### Directions for this task
From the line that contains "PRE-CALENDARIO 2026" through the end of the records below, write out each line exactly as it appears, but not the pictures.

### Data to process
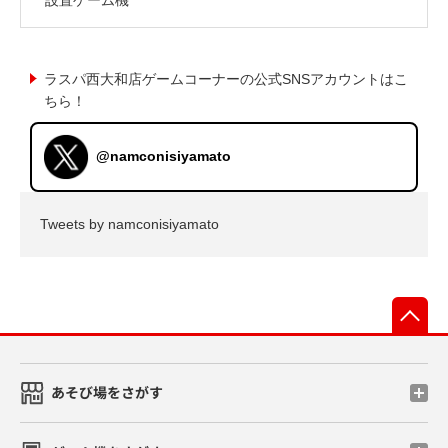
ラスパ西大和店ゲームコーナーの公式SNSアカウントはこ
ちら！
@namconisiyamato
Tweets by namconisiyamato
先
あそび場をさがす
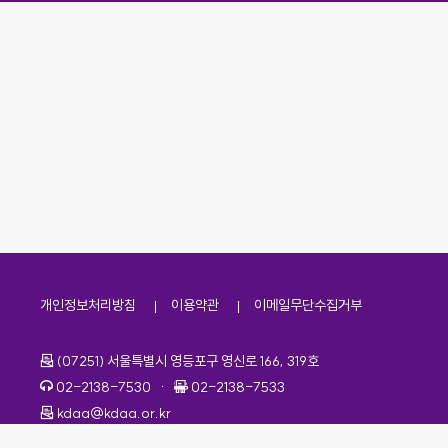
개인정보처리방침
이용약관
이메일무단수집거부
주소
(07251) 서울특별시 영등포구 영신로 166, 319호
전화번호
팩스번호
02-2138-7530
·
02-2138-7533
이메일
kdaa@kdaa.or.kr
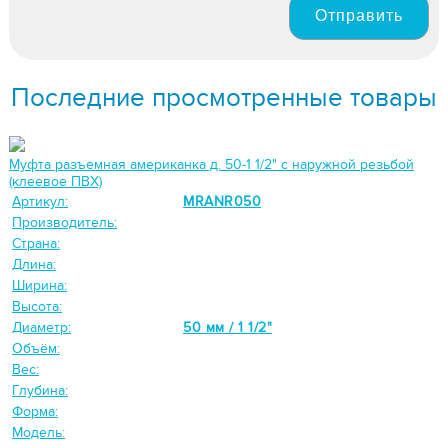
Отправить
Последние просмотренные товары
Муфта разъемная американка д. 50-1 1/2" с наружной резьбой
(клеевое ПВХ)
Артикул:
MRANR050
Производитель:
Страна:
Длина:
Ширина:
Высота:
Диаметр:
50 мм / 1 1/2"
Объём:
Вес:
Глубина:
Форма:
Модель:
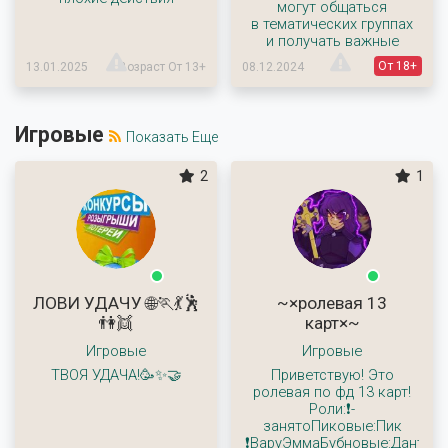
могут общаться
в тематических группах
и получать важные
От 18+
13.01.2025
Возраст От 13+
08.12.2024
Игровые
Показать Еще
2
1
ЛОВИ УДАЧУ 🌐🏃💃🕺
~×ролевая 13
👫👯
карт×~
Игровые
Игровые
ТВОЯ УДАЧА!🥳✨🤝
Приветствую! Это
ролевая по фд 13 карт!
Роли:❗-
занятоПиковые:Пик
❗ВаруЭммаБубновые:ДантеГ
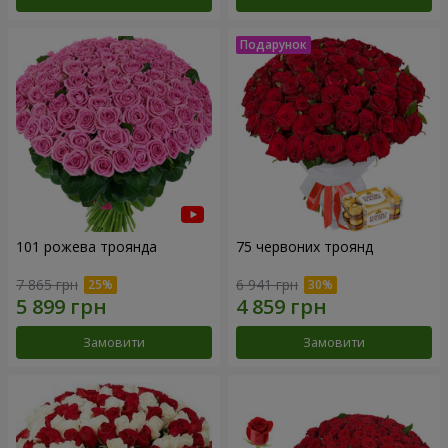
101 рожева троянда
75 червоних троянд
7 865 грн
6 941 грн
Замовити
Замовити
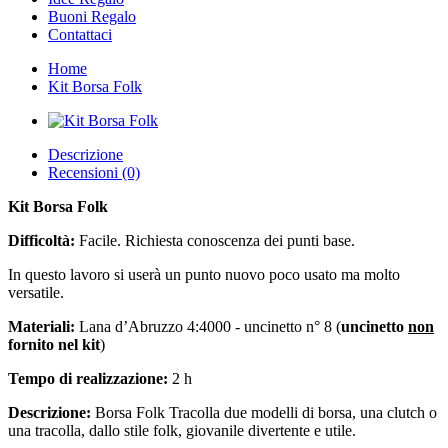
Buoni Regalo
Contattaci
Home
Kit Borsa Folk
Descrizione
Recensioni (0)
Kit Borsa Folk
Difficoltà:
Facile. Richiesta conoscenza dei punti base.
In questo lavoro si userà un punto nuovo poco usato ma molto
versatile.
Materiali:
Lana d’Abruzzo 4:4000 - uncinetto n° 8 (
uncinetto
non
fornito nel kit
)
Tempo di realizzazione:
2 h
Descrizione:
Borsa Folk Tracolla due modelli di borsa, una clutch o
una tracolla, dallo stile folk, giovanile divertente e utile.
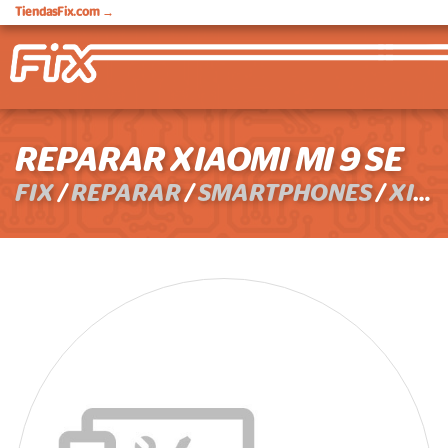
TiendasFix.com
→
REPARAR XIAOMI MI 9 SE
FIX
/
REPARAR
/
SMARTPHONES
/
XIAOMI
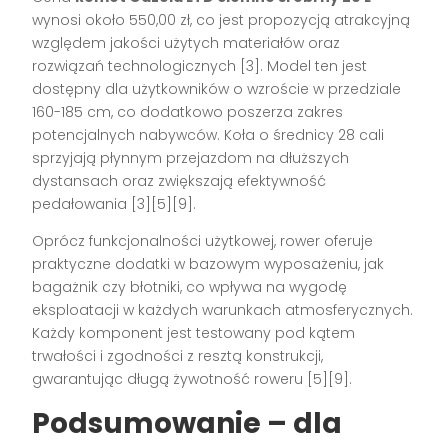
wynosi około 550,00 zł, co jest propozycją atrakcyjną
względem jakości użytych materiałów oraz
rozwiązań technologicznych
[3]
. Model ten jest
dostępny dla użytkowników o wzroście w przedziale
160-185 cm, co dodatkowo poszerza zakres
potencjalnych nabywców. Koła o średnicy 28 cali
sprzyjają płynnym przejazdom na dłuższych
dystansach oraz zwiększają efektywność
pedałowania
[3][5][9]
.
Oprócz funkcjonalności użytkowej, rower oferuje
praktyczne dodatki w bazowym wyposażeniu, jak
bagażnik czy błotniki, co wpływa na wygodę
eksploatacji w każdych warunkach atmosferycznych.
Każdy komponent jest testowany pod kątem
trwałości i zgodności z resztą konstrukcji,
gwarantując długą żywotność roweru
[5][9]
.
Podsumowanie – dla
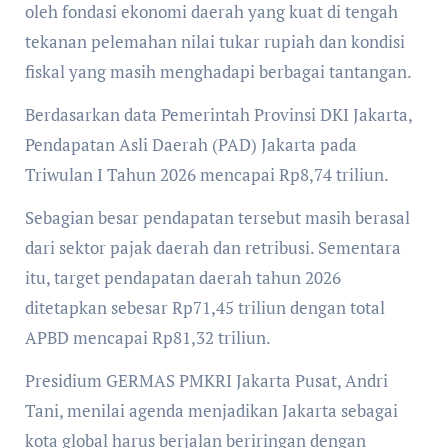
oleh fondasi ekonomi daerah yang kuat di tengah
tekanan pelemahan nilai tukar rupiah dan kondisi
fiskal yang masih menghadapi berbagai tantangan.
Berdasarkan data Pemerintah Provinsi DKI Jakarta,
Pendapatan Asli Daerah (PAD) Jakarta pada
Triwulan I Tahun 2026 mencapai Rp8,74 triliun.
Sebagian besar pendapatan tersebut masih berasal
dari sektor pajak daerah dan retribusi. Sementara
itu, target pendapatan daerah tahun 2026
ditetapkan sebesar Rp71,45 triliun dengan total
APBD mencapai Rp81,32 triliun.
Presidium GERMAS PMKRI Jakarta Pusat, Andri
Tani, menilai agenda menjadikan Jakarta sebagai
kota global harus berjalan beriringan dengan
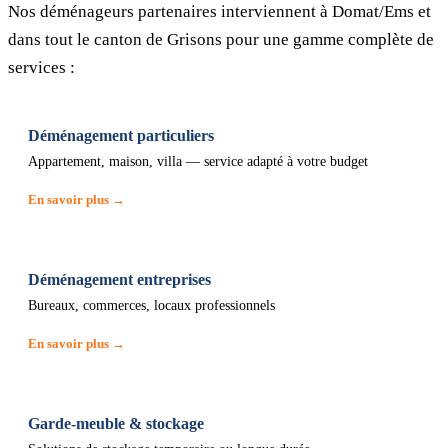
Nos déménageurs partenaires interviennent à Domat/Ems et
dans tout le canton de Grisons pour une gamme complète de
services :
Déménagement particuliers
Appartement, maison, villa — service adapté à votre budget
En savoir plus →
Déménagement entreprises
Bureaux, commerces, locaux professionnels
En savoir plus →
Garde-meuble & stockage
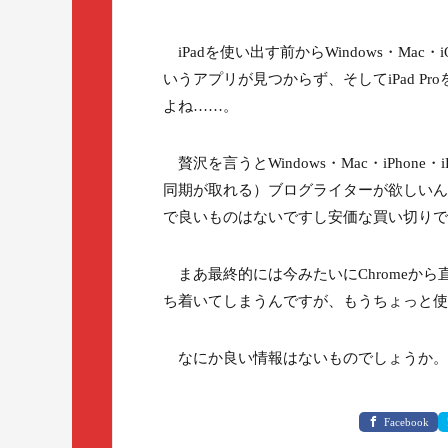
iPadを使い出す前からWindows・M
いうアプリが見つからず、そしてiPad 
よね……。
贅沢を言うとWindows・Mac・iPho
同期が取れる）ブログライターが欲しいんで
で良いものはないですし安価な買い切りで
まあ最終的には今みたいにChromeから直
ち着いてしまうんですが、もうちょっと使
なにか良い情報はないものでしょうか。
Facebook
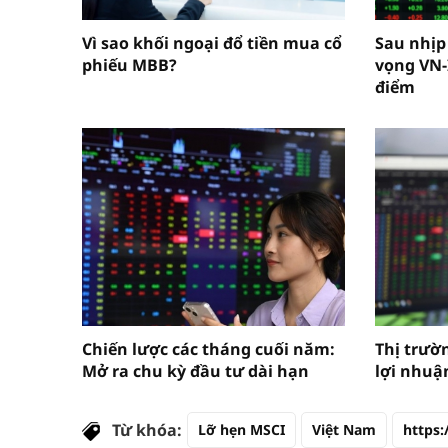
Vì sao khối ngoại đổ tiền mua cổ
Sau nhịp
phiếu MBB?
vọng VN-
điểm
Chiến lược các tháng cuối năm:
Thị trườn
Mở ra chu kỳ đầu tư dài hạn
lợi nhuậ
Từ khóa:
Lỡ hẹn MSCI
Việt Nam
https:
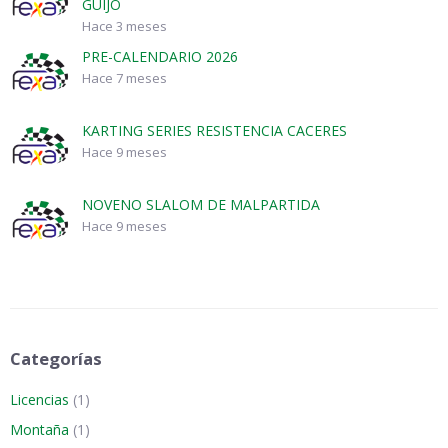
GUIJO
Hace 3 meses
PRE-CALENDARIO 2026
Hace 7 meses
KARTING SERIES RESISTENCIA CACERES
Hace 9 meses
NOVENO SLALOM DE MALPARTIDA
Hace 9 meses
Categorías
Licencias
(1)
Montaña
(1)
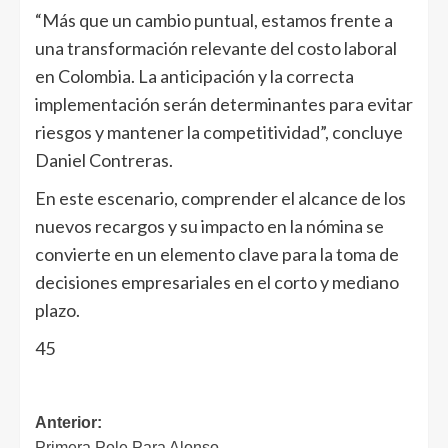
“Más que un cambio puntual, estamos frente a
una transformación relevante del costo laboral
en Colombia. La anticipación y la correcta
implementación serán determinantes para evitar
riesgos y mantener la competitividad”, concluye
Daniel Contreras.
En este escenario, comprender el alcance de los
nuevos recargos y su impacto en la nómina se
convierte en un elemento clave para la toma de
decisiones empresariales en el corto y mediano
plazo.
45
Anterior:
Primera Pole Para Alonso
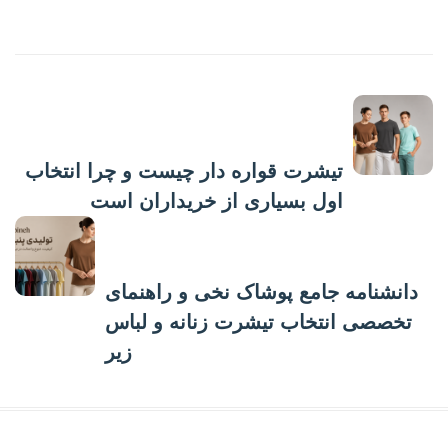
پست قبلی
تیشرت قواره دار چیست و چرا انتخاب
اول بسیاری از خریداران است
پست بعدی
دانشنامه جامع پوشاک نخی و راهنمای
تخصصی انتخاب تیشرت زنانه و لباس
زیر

### Solution for this task
PRE-CALENDARIO 2026
Hace 7 meses
KARTING SERIES RESISTENCIA CACERES
Hace 9 meses
NOVENO SLALOM DE MALPARTIDA
Hace 9 meses
Categorías
Licencias
(1)
Montaña
(1)
“Más que un cambio puntual, estamos frente a
una transformación relevante del costo laboral
en Colombia. La anticipación y la correcta
implementación serán determinantes para evitar
riesgos y mantener la competitividad”, concluye
Daniel Contreras.
En este escenario, comprender el alcance de los
nuevos recargos y su impacto en la nómina se
convierte en un elemento clave para la toma de
decisiones empresariales en el corto y mediano
plazo.
45
Anterior:
Primera Pole Para Alonso
پست قبلی
تیشرت قواره دار چیست و چرا انتخاب
اول بسیاری از خریداران است
پست بعدی
دانشنامه جامع پوشاک نخی و راهنمای
تخصصی انتخاب تیشرت زنانه و لباس
زیر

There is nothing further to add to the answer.